Input for this task
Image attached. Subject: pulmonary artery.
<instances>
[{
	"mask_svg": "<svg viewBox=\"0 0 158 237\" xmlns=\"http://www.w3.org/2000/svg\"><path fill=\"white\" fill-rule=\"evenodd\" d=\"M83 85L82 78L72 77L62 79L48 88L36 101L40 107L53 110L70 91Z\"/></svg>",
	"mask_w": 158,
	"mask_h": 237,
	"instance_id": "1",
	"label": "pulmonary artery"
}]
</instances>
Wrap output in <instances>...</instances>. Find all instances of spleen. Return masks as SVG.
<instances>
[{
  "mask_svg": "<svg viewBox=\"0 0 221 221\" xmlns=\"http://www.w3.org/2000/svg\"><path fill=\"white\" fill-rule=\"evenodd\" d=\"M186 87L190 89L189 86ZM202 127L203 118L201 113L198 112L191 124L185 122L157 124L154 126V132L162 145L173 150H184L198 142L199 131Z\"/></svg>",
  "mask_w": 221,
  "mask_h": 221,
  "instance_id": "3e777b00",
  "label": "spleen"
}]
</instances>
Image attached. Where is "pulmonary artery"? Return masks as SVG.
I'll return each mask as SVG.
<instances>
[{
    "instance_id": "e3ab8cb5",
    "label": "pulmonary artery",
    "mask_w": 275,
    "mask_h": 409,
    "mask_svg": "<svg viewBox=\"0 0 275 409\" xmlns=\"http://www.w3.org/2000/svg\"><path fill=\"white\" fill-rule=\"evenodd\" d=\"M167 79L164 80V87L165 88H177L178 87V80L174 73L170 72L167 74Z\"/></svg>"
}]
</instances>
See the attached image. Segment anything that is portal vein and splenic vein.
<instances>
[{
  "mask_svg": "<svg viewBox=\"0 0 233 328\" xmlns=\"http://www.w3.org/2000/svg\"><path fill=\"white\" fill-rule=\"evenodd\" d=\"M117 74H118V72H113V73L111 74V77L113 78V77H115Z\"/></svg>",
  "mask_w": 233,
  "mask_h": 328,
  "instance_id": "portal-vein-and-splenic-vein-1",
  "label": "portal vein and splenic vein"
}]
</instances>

Directions
Reproduce the entries exactly as they appear.

Exercise answer
Image attached. Subject: pulmonary artery.
<instances>
[{
	"mask_svg": "<svg viewBox=\"0 0 158 237\" xmlns=\"http://www.w3.org/2000/svg\"><path fill=\"white\" fill-rule=\"evenodd\" d=\"M83 85L82 78L72 77L62 79L48 88L36 101L40 107L53 110L70 91Z\"/></svg>",
	"mask_w": 158,
	"mask_h": 237,
	"instance_id": "1",
	"label": "pulmonary artery"
}]
</instances>
Wrap output in <instances>...</instances>. Find all instances of spleen. Return masks as SVG.
<instances>
[{
  "mask_svg": "<svg viewBox=\"0 0 221 221\" xmlns=\"http://www.w3.org/2000/svg\"><path fill=\"white\" fill-rule=\"evenodd\" d=\"M186 87L190 89L189 86ZM202 127L203 118L201 113L198 112L191 124L185 122L157 124L154 126V132L162 145L173 150H184L198 142L199 131Z\"/></svg>",
  "mask_w": 221,
  "mask_h": 221,
  "instance_id": "3e777b00",
  "label": "spleen"
}]
</instances>
Image attached. Where is "pulmonary artery"? Return masks as SVG.
I'll return each mask as SVG.
<instances>
[{
    "instance_id": "e3ab8cb5",
    "label": "pulmonary artery",
    "mask_w": 275,
    "mask_h": 409,
    "mask_svg": "<svg viewBox=\"0 0 275 409\" xmlns=\"http://www.w3.org/2000/svg\"><path fill=\"white\" fill-rule=\"evenodd\" d=\"M167 79L164 80V87L165 88H177L178 87V80L174 73L170 72L167 74Z\"/></svg>"
}]
</instances>
See the attached image. Segment anything that is portal vein and splenic vein.
<instances>
[{
  "mask_svg": "<svg viewBox=\"0 0 233 328\" xmlns=\"http://www.w3.org/2000/svg\"><path fill=\"white\" fill-rule=\"evenodd\" d=\"M117 74H118V72H113V73L111 74V77L113 78V77H115Z\"/></svg>",
  "mask_w": 233,
  "mask_h": 328,
  "instance_id": "portal-vein-and-splenic-vein-1",
  "label": "portal vein and splenic vein"
}]
</instances>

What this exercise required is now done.